#### WHAT TO DO
Determine how many lines below contain the word "Deze", then state only that figure.

[Page-level text extractions]
┄┄┄┄┄┄
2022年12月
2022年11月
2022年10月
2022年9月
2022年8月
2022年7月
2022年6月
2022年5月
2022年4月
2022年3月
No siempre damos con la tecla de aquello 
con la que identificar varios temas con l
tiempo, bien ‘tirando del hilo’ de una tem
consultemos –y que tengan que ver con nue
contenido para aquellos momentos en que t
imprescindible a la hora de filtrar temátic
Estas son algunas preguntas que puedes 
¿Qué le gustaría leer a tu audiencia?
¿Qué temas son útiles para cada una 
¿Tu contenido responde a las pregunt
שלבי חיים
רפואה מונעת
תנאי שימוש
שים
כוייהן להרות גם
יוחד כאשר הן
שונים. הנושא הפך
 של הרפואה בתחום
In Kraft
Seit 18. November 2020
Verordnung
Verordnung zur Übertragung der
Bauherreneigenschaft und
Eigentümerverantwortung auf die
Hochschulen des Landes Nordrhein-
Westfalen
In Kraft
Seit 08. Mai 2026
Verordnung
┄┄┄┄┄┄
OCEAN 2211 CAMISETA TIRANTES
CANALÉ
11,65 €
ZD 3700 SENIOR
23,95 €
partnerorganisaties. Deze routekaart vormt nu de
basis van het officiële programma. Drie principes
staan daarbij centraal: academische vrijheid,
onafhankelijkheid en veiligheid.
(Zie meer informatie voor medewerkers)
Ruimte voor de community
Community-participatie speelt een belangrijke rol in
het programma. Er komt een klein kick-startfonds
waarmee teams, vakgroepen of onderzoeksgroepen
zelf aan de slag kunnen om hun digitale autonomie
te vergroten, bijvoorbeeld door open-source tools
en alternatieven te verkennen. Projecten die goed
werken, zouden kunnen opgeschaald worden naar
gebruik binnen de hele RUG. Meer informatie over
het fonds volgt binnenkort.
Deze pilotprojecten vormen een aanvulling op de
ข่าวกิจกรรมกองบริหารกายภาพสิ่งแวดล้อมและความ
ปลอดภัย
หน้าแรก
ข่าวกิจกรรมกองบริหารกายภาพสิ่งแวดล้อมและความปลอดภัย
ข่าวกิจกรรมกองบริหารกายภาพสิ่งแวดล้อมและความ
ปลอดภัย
┄┄┄┄┄┄
#### SOLUTION TO THIS PROBLEM
2